[[ SUPPLIED MATERIAL open ]]
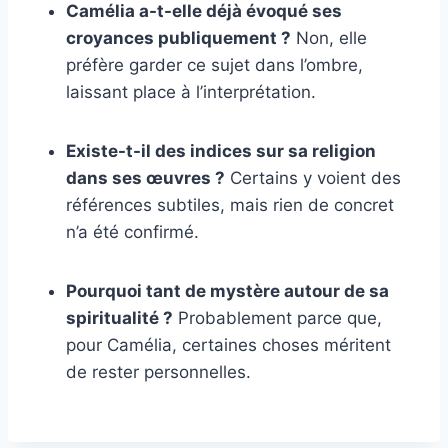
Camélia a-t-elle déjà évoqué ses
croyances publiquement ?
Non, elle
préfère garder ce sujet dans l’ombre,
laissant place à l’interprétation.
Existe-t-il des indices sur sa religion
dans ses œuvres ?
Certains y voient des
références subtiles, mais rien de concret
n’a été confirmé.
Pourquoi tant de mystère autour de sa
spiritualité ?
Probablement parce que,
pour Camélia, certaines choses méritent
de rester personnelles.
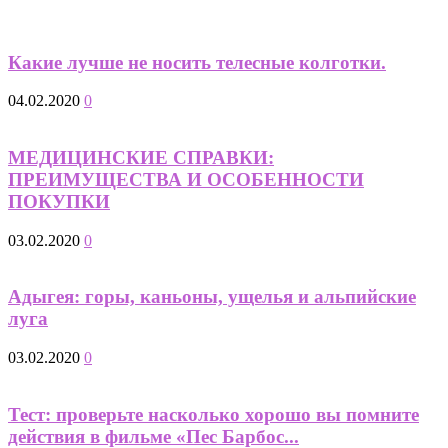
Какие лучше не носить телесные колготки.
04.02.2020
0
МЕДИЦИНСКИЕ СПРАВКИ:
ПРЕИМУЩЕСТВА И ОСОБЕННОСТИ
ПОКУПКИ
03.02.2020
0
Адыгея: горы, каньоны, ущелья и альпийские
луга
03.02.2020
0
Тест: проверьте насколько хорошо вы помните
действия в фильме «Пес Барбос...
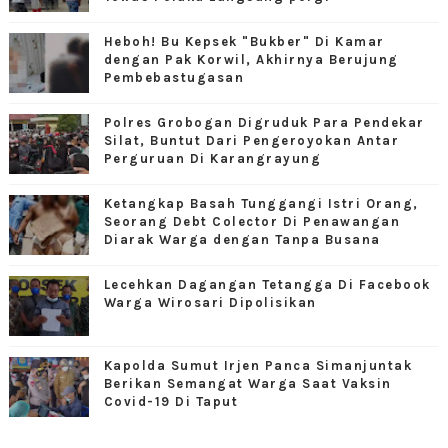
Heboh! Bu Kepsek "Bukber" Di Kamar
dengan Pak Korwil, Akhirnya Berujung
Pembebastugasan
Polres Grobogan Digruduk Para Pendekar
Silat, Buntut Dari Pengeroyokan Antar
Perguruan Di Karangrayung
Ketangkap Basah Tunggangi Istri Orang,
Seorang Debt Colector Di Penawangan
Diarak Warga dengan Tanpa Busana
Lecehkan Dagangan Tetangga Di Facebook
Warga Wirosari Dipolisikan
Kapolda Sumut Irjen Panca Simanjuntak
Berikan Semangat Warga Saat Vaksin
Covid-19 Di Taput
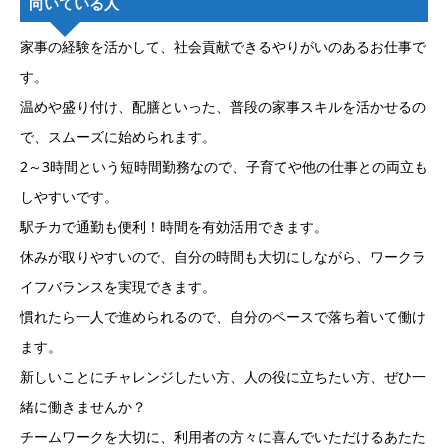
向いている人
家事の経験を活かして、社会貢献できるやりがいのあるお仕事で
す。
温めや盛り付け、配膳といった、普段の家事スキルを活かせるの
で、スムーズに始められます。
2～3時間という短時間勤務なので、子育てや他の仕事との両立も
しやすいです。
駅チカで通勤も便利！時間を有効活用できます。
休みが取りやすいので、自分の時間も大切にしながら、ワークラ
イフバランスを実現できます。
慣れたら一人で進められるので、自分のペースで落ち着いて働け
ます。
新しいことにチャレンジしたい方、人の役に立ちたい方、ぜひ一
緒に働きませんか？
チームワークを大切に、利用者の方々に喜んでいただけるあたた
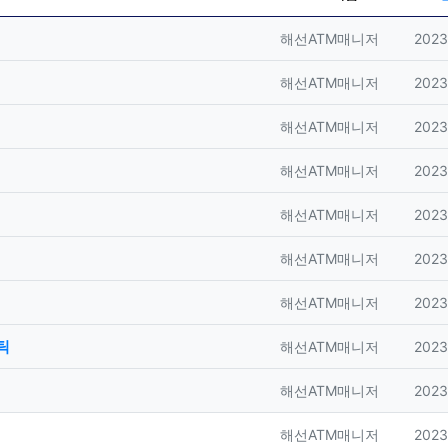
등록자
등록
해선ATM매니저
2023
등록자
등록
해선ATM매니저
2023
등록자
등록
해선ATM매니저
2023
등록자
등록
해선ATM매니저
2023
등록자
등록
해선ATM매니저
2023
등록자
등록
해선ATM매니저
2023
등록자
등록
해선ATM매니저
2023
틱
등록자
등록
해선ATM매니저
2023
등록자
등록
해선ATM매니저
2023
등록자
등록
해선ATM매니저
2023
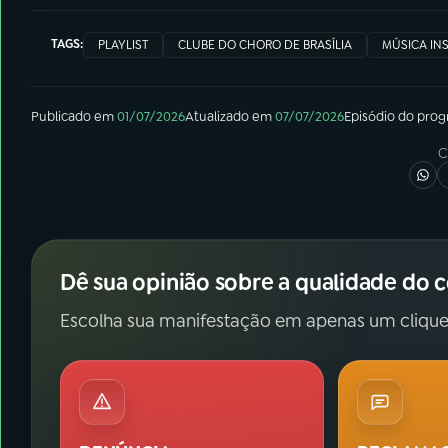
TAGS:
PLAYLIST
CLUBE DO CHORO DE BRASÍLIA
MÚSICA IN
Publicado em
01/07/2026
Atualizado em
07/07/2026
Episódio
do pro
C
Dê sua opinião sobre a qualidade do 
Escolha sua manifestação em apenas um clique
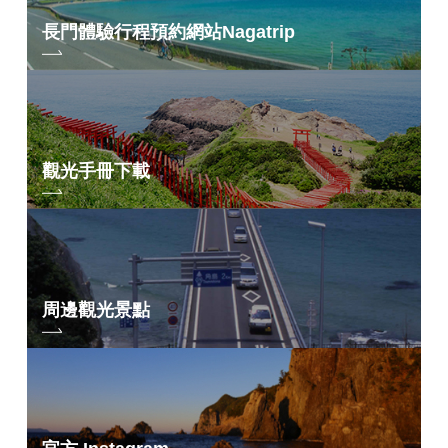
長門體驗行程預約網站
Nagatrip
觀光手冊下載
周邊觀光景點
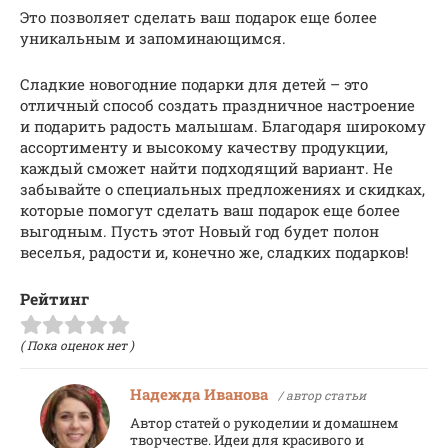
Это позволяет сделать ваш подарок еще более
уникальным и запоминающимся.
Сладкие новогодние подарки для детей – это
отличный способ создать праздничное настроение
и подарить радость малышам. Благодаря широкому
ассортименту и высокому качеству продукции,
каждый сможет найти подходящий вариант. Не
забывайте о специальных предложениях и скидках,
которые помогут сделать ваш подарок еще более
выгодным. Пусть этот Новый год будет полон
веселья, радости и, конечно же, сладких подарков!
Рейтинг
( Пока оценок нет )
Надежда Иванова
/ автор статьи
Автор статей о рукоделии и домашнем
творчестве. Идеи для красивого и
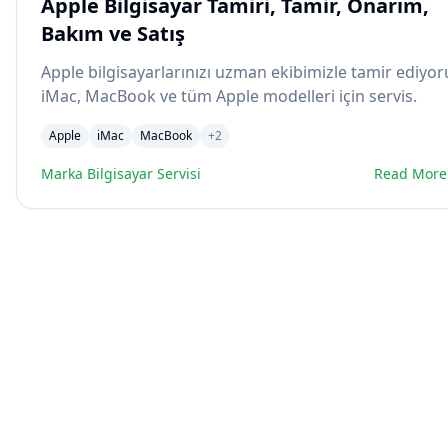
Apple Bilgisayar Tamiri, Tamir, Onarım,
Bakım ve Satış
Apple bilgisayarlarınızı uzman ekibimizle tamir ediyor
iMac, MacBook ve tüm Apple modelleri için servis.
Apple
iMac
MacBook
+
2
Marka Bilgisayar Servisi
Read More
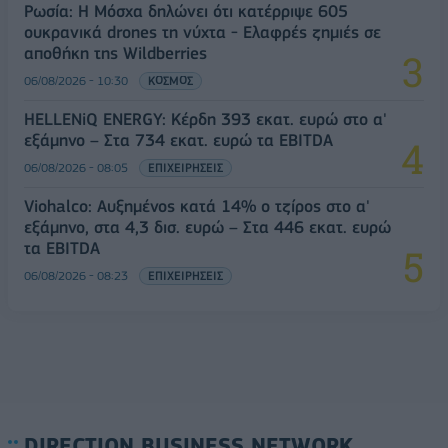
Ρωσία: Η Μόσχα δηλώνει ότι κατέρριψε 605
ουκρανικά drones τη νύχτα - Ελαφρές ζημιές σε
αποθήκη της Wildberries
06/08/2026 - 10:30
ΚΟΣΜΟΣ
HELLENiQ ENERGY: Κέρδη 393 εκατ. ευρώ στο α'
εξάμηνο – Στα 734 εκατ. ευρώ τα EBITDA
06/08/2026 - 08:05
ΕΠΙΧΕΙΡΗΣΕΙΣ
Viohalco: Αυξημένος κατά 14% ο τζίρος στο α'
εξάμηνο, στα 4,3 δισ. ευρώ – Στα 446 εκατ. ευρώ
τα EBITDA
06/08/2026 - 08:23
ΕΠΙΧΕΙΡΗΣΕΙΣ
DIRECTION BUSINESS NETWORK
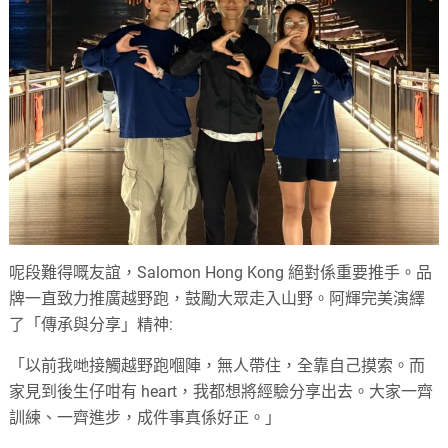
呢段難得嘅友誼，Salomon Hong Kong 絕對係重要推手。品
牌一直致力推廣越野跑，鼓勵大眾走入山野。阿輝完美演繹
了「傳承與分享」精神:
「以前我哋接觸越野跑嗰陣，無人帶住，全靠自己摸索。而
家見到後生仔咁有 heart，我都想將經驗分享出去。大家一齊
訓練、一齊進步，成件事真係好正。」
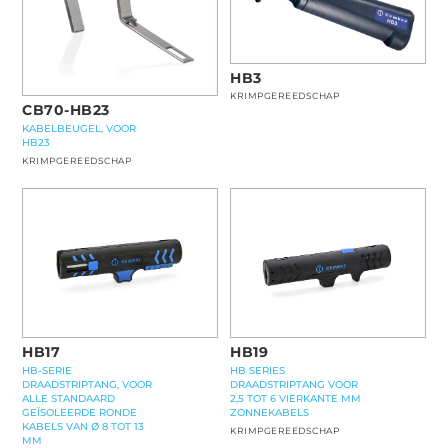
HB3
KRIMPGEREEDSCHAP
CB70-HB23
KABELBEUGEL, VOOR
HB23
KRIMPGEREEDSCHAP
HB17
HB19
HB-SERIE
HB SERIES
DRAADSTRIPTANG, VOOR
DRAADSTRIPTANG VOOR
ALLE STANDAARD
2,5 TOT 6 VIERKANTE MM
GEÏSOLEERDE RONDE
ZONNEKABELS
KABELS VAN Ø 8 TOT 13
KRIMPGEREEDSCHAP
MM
[[ SUPPLIED MATERIAL closed ]]
WHAT TO PRODUCE
Leave the images out and output the remaining material exactly as it stands.

SOLVED EXERCISE
Camélia a-t-elle déjà évoqué ses
croyances publiquement ?
Non, elle
préfère garder ce sujet dans l’ombre,
laissant place à l’interprétation.
Existe-t-il des indices sur sa religion
dans ses œuvres ?
Certains y voient des
références subtiles, mais rien de concret
n’a été confirmé.
Pourquoi tant de mystère autour de sa
spiritualité ?
Probablement parce que,
pour Camélia, certaines choses méritent
de rester personnelles.
Какие лучше не носить телесные колготки.
04.02.2020
0
МЕДИЦИНСКИЕ СПРАВКИ:
ПРЕИМУЩЕСТВА И ОСОБЕННОСТИ
ПОКУПКИ
03.02.2020
0
Адыгея: горы, каньоны, ущелья и альпийские
луга
03.02.2020
0
Тест: проверьте насколько хорошо вы помните
действия в фильме «Пес Барбос...
Heboh! Bu Kepsek "Bukber" Di Kamar
dengan Pak Korwil, Akhirnya Berujung
Pembebastugasan
Polres Grobogan Digruduk Para Pendekar
Silat, Buntut Dari Pengeroyokan Antar
Perguruan Di Karangrayung
Ketangkap Basah Tunggangi Istri Orang,
Seorang Debt Colector Di Penawangan
Diarak Warga dengan Tanpa Busana
Lecehkan Dagangan Tetangga Di Facebook
Warga Wirosari Dipolisikan
Kapolda Sumut Irjen Panca Simanjuntak
Berikan Semangat Warga Saat Vaksin
Covid-19 Di Taput
向いている人
家事の経験を活かして、社会貢献できるやりがいのあるお仕事で
す。
温めや盛り付け、配膳といった、普段の家事スキルを活かせるの
で、スムーズに始められます。
2～3時間という短時間勤務なので、子育てや他の仕事との両立も
しやすいです。
駅チカで通勤も便利！時間を有効活用できます。
休みが取りやすいので、自分の時間も大切にしながら、ワークラ
イフバランスを実現できます。
慣れたら一人で進められるので、自分のペースで落ち着いて働け
ます。
新しいことにチャレンジしたい方、人の役に立ちたい方、ぜひ一
緒に働きませんか？
チームワークを大切に、利用者の方々に喜んでいただけるあたた
등록자
등록
해선ATM매니저
2023
등록자
등록
해선ATM매니저
2023
등록자
등록
해선ATM매니저
2023
등록자
등록
해선ATM매니저
2023
등록자
등록
해선ATM매니저
2023
등록자
등록
해선ATM매니저
2023
등록자
등록
해선ATM매니저
2023
틱
등록자
등록
해선ATM매니저
2023
등록자
등록
해선ATM매니저
2023
등록자
등록
해선ATM매니저
2023
TAGS:
PLAYLIST
CLUBE DO CHORO DE BRASÍLIA
MÚSICA IN
Publicado em
01/07/2026
Atualizado em
07/07/2026
Episódio
do pro
C
Dê sua opinião sobre a qualidade do 
Escolha sua manifestação em apenas um clique
長門體驗行程預約網站
Nagatrip
觀光手冊下載
周邊觀光景點
Это позволяет сделать ваш подарок еще более
уникальным и запоминающимся.
Сладкие новогодние подарки для детей – это
отличный способ создать праздничное настроение
и подарить радость малышам. Благодаря широкому
ассортименту и высокому качеству продукции,
каждый сможет найти подходящий вариант. Не
забывайте о специальных предложениях и скидках,
которые помогут сделать ваш подарок еще более
выгодным. Пусть этот Новый год будет полон
веселья, радости и, конечно же, сладких подарков!
Рейтинг
( Пока оценок нет )
Надежда Иванова
/ автор статьи
Автор статей о рукоделии и домашнем
творчестве. Идеи для красивого и
Apple Bilgisayar Tamiri, Tamir, Onarım,
Bakım ve Satış
Apple bilgisayarlarınızı uzman ekibimizle tamir ediyor
iMac, MacBook ve tüm Apple modelleri için servis.
Apple
iMac
MacBook
+
2
Marka Bilgisayar Servisi
Read More
Ρωσία: Η Μόσχα δηλώνει ότι κατέρριψε 605
ουκρανικά drones τη νύχτα - Ελαφρές ζημιές σε
αποθήκη της Wildberries
06/08/2026 - 10:30
ΚΟΣΜΟΣ
HELLENiQ ENERGY: Κέρδη 393 εκατ. ευρώ στο α'
εξάμηνο – Στα 734 εκατ. ευρώ τα EBITDA
06/08/2026 - 08:05
ΕΠΙΧΕΙΡΗΣΕΙΣ
Viohalco: Αυξημένος κατά 14% ο τζίρος στο α'
εξάμηνο, στα 4,3 δισ. ευρώ – Στα 446 εκατ. ευρώ
τα EBITDA
06/08/2026 - 08:23
ΕΠΙΧΕΙΡΗΣΕΙΣ
DIRECTION BUSINESS NETWORK
呢段難得嘅友誼，Salomon Hong Kong 絕對係重要推手。品
牌一直致力推廣越野跑，鼓勵大眾走入山野。阿輝完美演繹
了「傳承與分享」精神:
「以前我哋接觸越野跑嗰陣，無人帶住，全靠自己摸索。而
家見到後生仔咁有 heart，我都想將經驗分享出去。大家一齊
訓練、一齊進步，成件事真係好正。」
HB3
KRIMPGEREEDSCHAP
CB70-HB23
KABELBEUGEL, VOOR
HB23
KRIMPGEREEDSCHAP
HB17
HB19
HB-SERIE
HB SERIES
DRAADSTRIPTANG, VOOR
DRAADSTRIPTANG VOOR
ALLE STANDAARD
2,5 TOT 6 VIERKANTE MM
GEÏSOLEERDE RONDE
ZONNEKABELS
KABELS VAN Ø 8 TOT 13
KRIMPGEREEDSCHAP
MM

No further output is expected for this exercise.